Graph attention network predicts drug-gene associations of matrix metalloproteinases 9-based host modulation in periodontitis.

Introduction: Matrix metalloproteinases (MMPs) are essential endopeptidases involved in matrix degradation and remodeling, including periodontal tissues. They are classified into collagenases, gelatinases, stromelysin, matrilysin, and membrane types. MMPs, particularly MMP-2 and 9, contribute to gingival tissue breakdown in periodontitis. The study uses Graph Attention Network (GAT) to predict drug-gene associations for MMP-9 in host modulation, a crucial aspect of disease diagnosis, prognosis, targeted therapies, personalized medicine, and mechanistic studies. This approach can optimize treatment outcomes and minimize side effects, contributing to precision medicine.

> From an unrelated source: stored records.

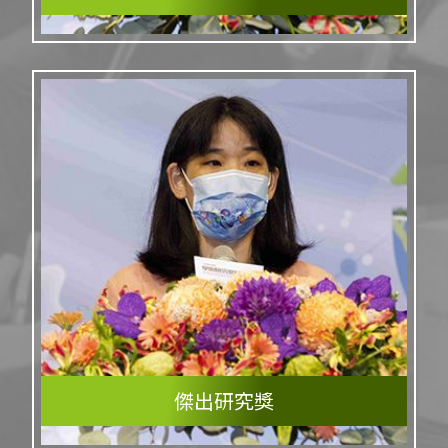
傑出研究獎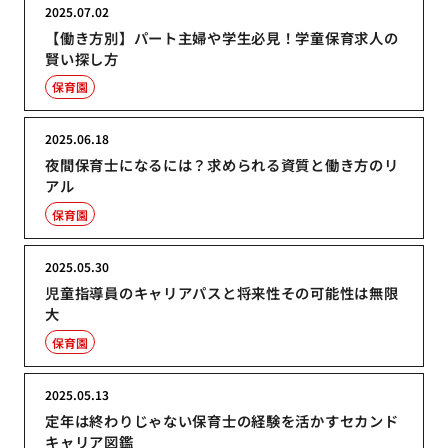
2025.07.02
【働き方別】パート主婦や学生必見！学童保育求人の
賢い探し方
保育園
2025.06.18
夜間保育士になるには？求められる資質と働き方のリ
アル
保育園
2025.05.30
児童指導員のキャリアパスと将来性その可能性は無限
大
保育園
2025.05.13
定年は終わりじゃない保育士の経験を活かすセカンド
キャリア図鑑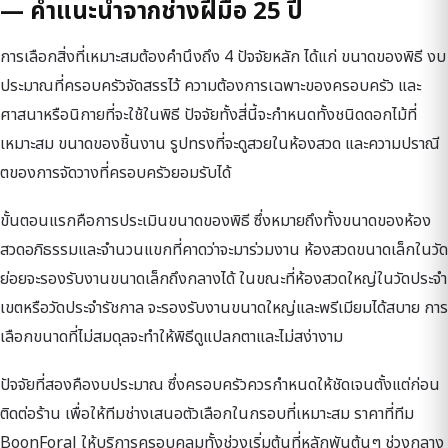
— คำแนะนำจากช่างฝีมือ 25 ปี
การเลือกสิ่งที่เหมาะสมต้องคำนึงถึง 4 ปัจจัยหลัก ได้แก่ ขนาดของพิธี งบ
ประมาณที่ครอบครัวจัดสรรไว้ ความต้องการเฉพาะของครอบครัว และ
ศาสนาหรือนิกายที่จะใช้ในพิธี ปัจจัยทั้งสี่นี้จะกำหนดทั้งชนิดดอกไม้ที่
เหมาะสม ขนาดของชิ้นงาน รูปทรงที่จะดูสวยในห้องสวด และความปราณี
ตของการจัดวางที่ครอบครัวยอมรับได้
ขั้นตอนแรกคือการประเมินขนาดของพิธี ซึ่งหมายถึงทั้งขนาดของห้อง
สวดอภิธรรมและจำนวนแขกที่คาดว่าจะมาร่วมงาน ห้องสวดขนาดเล็กในวัด
ย่อยจะรองรับงานขนาดเล็กถึงกลางได้ ในขณะที่ห้องสวดใหญ่ในวัดประจำ
เขตหรือวัดประจำรัชกาล จะรองรับงานขนาดใหญ่และพรีเมียมได้สบาย การ
เลือกขนาดที่ไม่สมดุลจะทำให้พิธีดูแปลกตาและไม่สง่างาม
ปัจจัยที่สองคืองบประมาณ ซึ่งครอบครัวควรกำหนดให้ชัดเจนตั้งแต่ก่อน
ติดต่อร้าน เพื่อให้ทีมช่างเสนอตัวเลือกในกรอบที่เหมาะสม ราคาที่ทีม
BoonForal ให้บริการครอบคลุมทั้งช่วงเริ่มต้นที่หลักพันต้นๆ ช่วงกลาง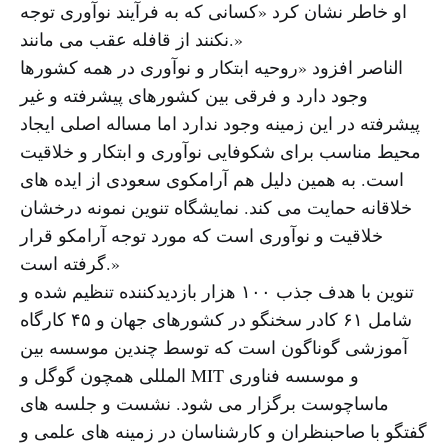
او خاطر نشان کرد «کسانی که به فرآیند نوآوری توجه
نکنند از قافله عقب می مانند.»
الناصر افزود «روحیه ابتکار و نوآوری در همه کشورها
وجود دارد و فرقی بین کشورهای پیشرفته و غیر
پیشرفته در این زمینه وجود ندارد اما مساله اصلی ایجاد
محیط مناسب برای شکوفایی نوآوری و ابتکار و خلاقیت
است. به همین دلیل هم آرامکوی سعودی از ایده های
خلاقانه حمایت می کند. نمایشگاه تنوین نمونه درخشان
خلاقیت و نوآوری است که مورد توجه آرامکو قرار
گرفته است.»
تنوین با هدف جذب ۱۰۰ هزار بازدیدکننده تنظیم شده و
شامل ۶۱ کادر سخنگو در کشورهای جهان و ۴۵ کارگاه
آموزشی گوناگون است که توسط چندین موسسه بین
المللی همچون گوگل و MIT و موسسه فناوری
ماساچوست برگزار می شود. نشست و جلسه های
گفتگو با صاحبنظران و کارشناسان در زمینه های علمی و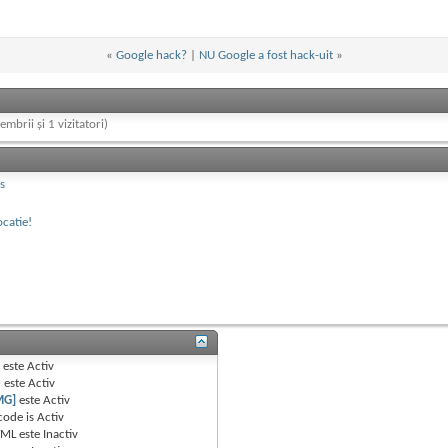
«
Google hack?
|
NU Google a fost hack-uit
»
embrii și 1 vizitatori)
s
ocatie!
B
este
Activ
e
este
Activ
MG]
este
Activ
code is
Activ
TML este
Inactiv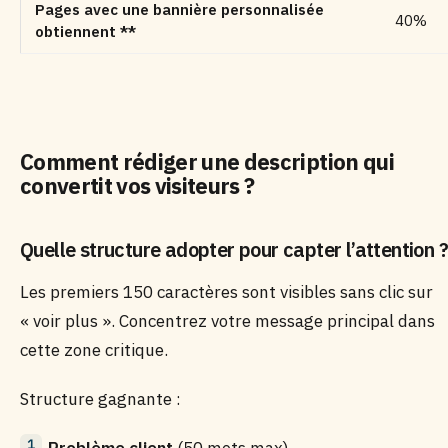
Pages avec une bannière personnalisée
40%
obtiennent **
Comment rédiger une description qui
convertit vos visiteurs ?
Quelle structure adopter pour capter l’attention ?
Les premiers 150 caractères sont visibles sans clic sur
« voir plus ». Concentrez votre message principal dans
cette zone critique.
Structure gagnante :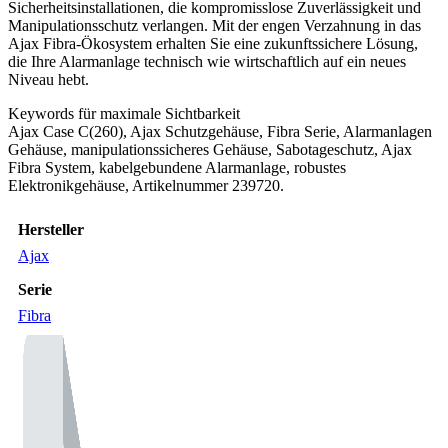
Sicherheitsinstallationen, die kompromisslose Zuverlässigkeit und
Manipulationsschutz verlangen. Mit der engen Verzahnung in das
Ajax Fibra-Ökosystem erhalten Sie eine zukunftssichere Lösung,
die Ihre Alarmanlage technisch wie wirtschaftlich auf ein neues
Niveau hebt.
Keywords für maximale Sichtbarkeit
Ajax Case C(260), Ajax Schutzgehäuse, Fibra Serie, Alarmanlagen
Gehäuse, manipulationssicheres Gehäuse, Sabotageschutz, Ajax
Fibra System, kabelgebundene Alarmanlage, robustes
Elektronikgehäuse, Artikelnummer 239720.
Hersteller
Ajax
Serie
Fibra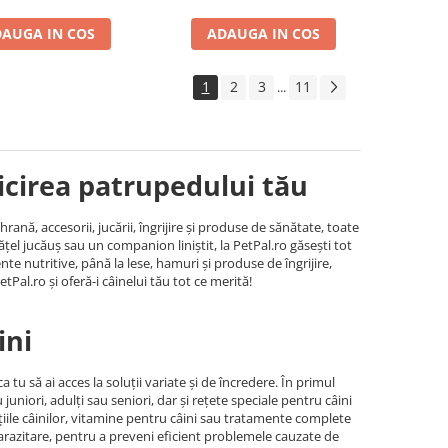
AUGA IN COS
ADAUGA IN COS
1
2
3
11
...
ricirea patrupedului tău
nă, accesorii, jucării, îngrijire și produse de sănătate, toate
ățel jucăuș sau un companion liniștit, la PetPal.ro găsești tot
te nutritive, până la lese, hamuri și produse de îngrijire,
etPal.ro și oferă-i câinelui tău tot ce merită!
ini
tu să ai acces la soluții variate și de încredere. În primul
niori, adulți sau seniori, dar și rețete speciale pentru câini
ațiile câinilor, vitamine pentru câini sau tratamente complete
parazitare, pentru a preveni eficient problemele cauzate de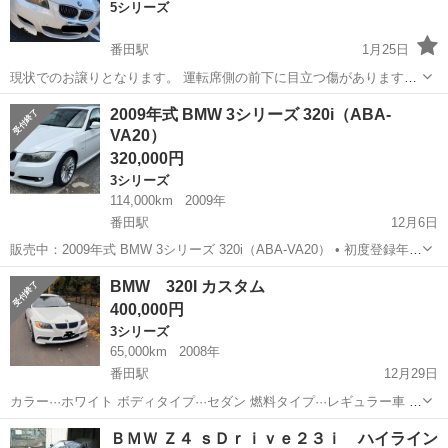
5シリーズ
番田駅
1月25日
現状でのお譲りとなります。 運転席側の前下に目立つ傷があります。
細かい傷などは現車見ていただければかと思います。 走行距離
神奈川
愛甲郡
番田駅
5シリーズ
走行距離
2009年式 BMW 3シリーズ 320i（ABA-
1080000キロ 平成19年式 セルモーター新品です！！ 見ての通り左後
VA20）
ろのタイヤがパンク...
320,000円
3シリーズ
114,000km
2009年
番田駅
12月6日
販売中：2009年式 BMW 3シリーズ 320i（ABA-VA20） • 初度登録年
月：2009年12月（平成21年12月） • グレード：320i • 型式：ABA-
神奈川
愛甲郡
番田駅
3シリーズ
ミッション
BMW 320I カスタム
VA20 • エンジン：1.99L（2.0L）...
400,000円
3シリーズ
65,000km
2008年
番田駅
12月29日
カラー···ホワイト ボディタイプ···セダン 燃料タイプ···レギュラー車 年
式···平成18年式 走行距離···6万 〜 6.9万km カスタム総額150万かかっ
神奈川
愛甲郡
番田駅
3シリーズ
走行距離
ＢＭＷ Ｚ４ ｓＤｒｉｖｅ２３ｉ ハイライン
てます BEAMコンプリート 距離64,500km マフ...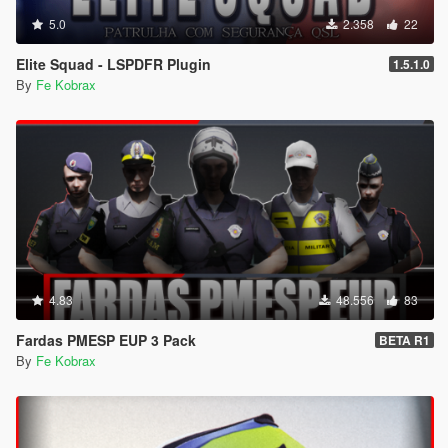
5.0
2.358
22
Elite Squad - LSPDFR Plugin
1.5.1.0
By
Fe Kobrax
4.83
48.556
83
Fardas PMESP EUP 3 Pack
BETA R1
By
Fe Kobrax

Materials and methods: Data on drugs and genes associated with MMP-9 were retrieved using probes and drugs, and 1898 drug-gene interactions were studied. Data were cleaned for missing values, and graph data were prepared using nodes, gene names, and edges. Edge weights represented biochemical activity, while node features provided additional details for training a GAT. Cytoscape was used to create a network graph for drug-gene associations, while Cytohubba applied the maximum clique centrality algorithm to a drug-gene interaction network. A GAT model, consisting of three layers, was applied using Google Colab in a Python environment.

Results: The network graph has 742 nodes, 1897 edges, and an average number of neighbors of 5.049. It has a characteristic path length of 3.303, with low local connectivity, and sparseness. The top-ten hubs with drug-gene associations with MMP-9 include quercetin, luteolin, econazole, zinc chloride, curcumin, MMP-9, MMP2, MMP1, MMP13, and MMP3. The model faces issues due to a dataset imbalance, with 80% of positive cases overfitting the majority class. Despite this, it learns useful features from the graph structure and shows stable training. The GAT model achieved an accuracy of 0.7955, indicating 80% correct classification, and an F1 score of 0.8861.

Conclusion: This study explores the intricate relationship between drugs, genes, and MMP-9, using a GAT tool to identify potential drug targets. Addressing limitations can advance MMP-9 biology and develop new therapeutic strategies.